= Given records =

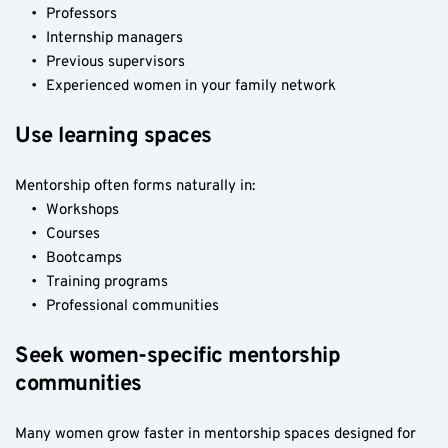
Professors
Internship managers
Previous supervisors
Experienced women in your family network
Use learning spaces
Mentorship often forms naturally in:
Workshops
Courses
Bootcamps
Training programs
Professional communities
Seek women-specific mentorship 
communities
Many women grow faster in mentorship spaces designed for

---

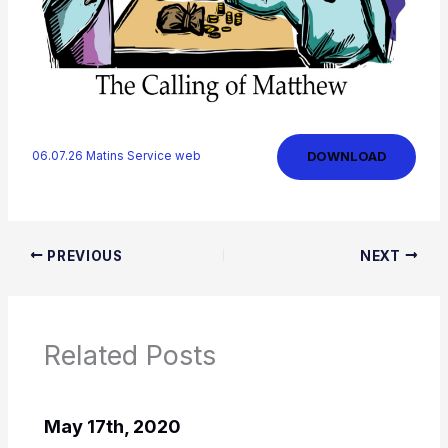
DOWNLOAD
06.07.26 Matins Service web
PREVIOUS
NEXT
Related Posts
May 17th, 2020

==

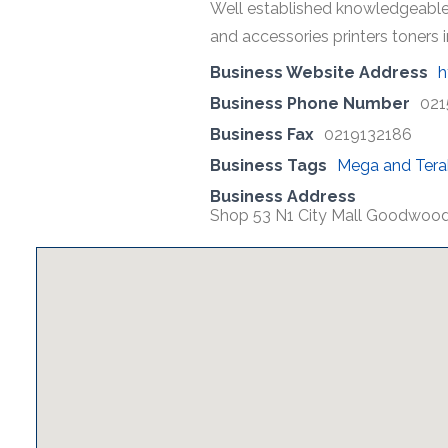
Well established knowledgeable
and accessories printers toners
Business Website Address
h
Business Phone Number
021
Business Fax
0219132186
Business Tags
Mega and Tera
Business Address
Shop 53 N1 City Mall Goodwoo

= Required work =
Reproduce word for word the material above, beginning with the line that contains "06.07.26 Matins Service web" and ending with the line that contains "May 17th, 2020".

= Your solution =
06.07.26 Matins Service web
PREVIOUS
NEXT
Related Posts
May 17th, 2020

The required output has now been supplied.